Artificial intelligence (AI) has evolved from a highly specialized niche technology to a worldwide phenomenon. Nearly 9 in 10 organizations use or plan to adopt AI technology. Several factors have contributed to this evolution. First, the amount of data they can collect and store has increased dramatically while the cost of analyzing these large amounts of data has decreased dramatically. Data-driven organizations need to process data in real time which requires AI. In addition, analytics vendors have been augmenting business intelligence (BI) products with AI. And recently, ChatGPT has raised awareness of AI and instigated research and experimentation into new ways in which AI can be applied. This perspective, the second in a series on generative AI, introduces some of the concepts behind ChatGPT, including large language models and transformers. Understanding how these models work can help provide a better understanding of how they should be applied and what cautions are necessary.

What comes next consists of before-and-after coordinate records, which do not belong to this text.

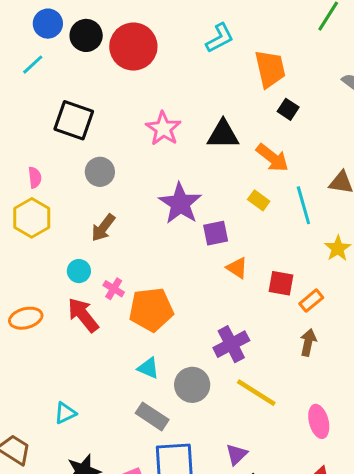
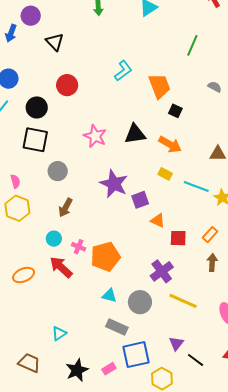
black circle: (86, 35) -> (37, 107), moved
red circle: (133, 47) -> (67, 85), size x0.7
cyan line: (303, 205) -> (196, 186), moved, turned -45
red square: (281, 283) -> (178, 238), moved

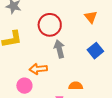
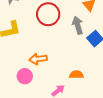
gray arrow: (59, 49) -> (78, 25), moved

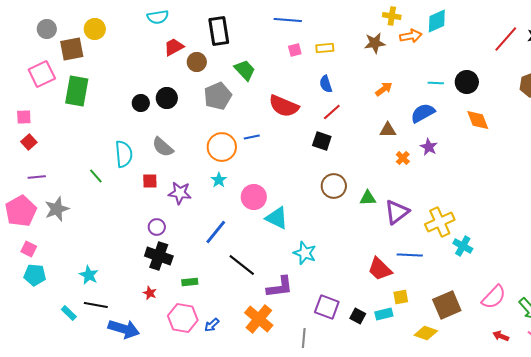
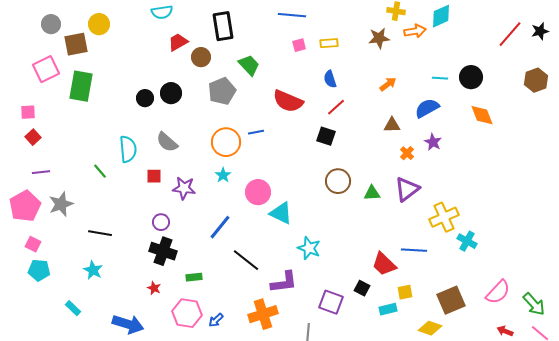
purple triangle: (397, 212) -> (407, 189), moved
black line: (96, 305) -> (100, 233), moved
black square: (358, 316) -> (362, 288), moved
orange cross: (259, 319) -> (263, 314), turned 32

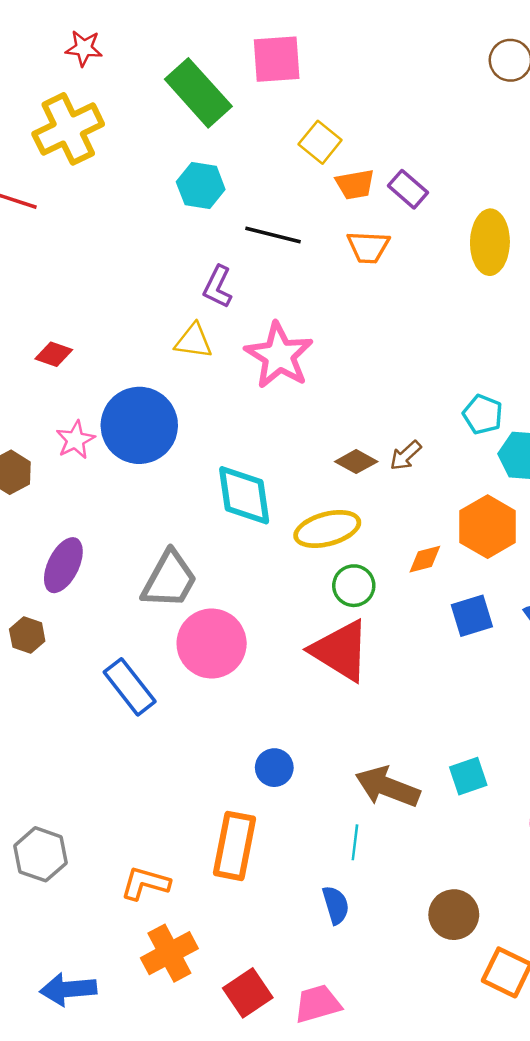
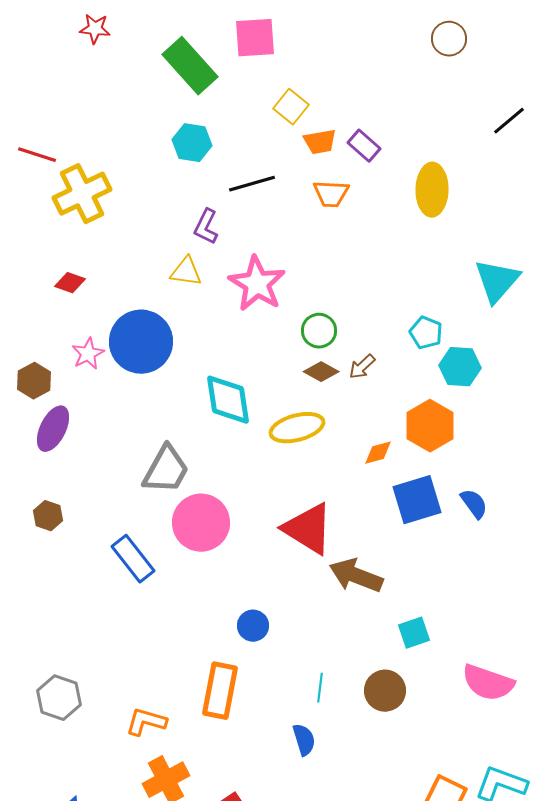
yellow cross: (68, 129) -> (82, 194), moved
black line: (273, 235) -> (252, 184), turned -30
purple ellipse: (63, 565) -> (53, 429), moved
green circle: (354, 586) -> (319, 331), moved
blue square: (472, 616) -> (417, 500), size x1.4
brown arrow: (388, 787) -> (356, 576), moved
brown circle: (454, 915) -> (385, 691), moved

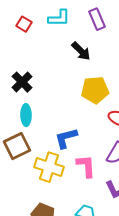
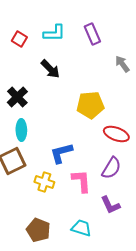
black arrow: (81, 51) -> (50, 69), moved
yellow cross: (49, 167) -> (44, 182), size x0.7

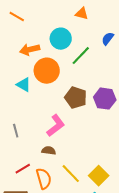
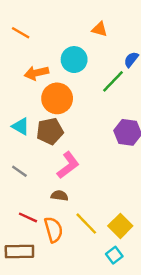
green line: (81, 56) -> (113, 81), moved
cyan triangle: (24, 85) -> (21, 126), moved
brown pentagon: (76, 98) -> (50, 131), moved, turned -30
gray line: (16, 131) -> (19, 171), turned -40
red line: (23, 169) -> (28, 217), turned 56

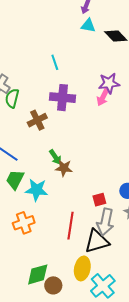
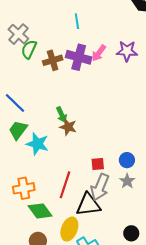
pink arrow: (103, 97) -> (99, 53), moved
brown cross: (37, 120) -> (53, 60), moved
orange cross: (24, 223) -> (24, 188), moved
green diamond: (38, 274) -> (40, 211), moved, turned 60

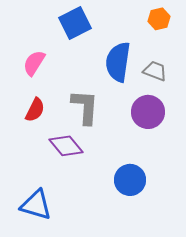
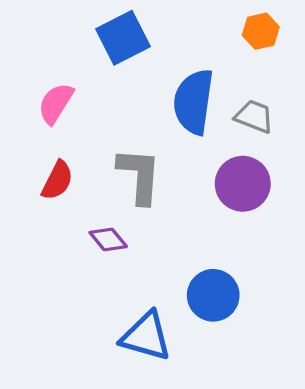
purple diamond: (66, 146) -> (108, 240), size x0.7
blue triangle: (36, 205) -> (146, 336), moved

Language models break down sentences into components, such as words, punctuation, and other elements of language, called tokens. The probability of each token following other tokens is computed by training the model over very large amounts of input, hence the name, large language models (LLMs). The probability of each token is used to predict, one token at a time, what the next portion of the response should be. Typically, the token with the highest probability is used as the next part of the response. This process is repeated continuously until the response is completed. The architecture behind most LLMs is the transformer architecture. Transformers use a variety of mathematical techniques to learn context and track relationships in sequential data. And, as you might imagine, the sequences can be many steps removed from the previous or next token.
These models are trained on billions or even trillions of tokens. And the resulting models contain billions of parameters used in the transformation process. One of the challenges of LLMs is the process of performing this large training process. It requires a massive amount of computer resources and is not instantaneous. Therefore, these models are referred to as generative pre-trained transformers (GPT). It’s been estimated that training a model like ChatGPT would cost millions of dollars. As a result of the cost and effort involved, multiple vendors are beginning to offer GPT-based products and services. OpenAI is the vendor that introduced ChatGPT and licenses the OpenAI API and a set of pre-trained models. Microsoft has invested in OpenAI and offers Azure OpenAI Service. Google is developing Bard, currently in the experimental phase, for conversational AI. Salesforce launched Einstein GPT which incorporates OpenAI.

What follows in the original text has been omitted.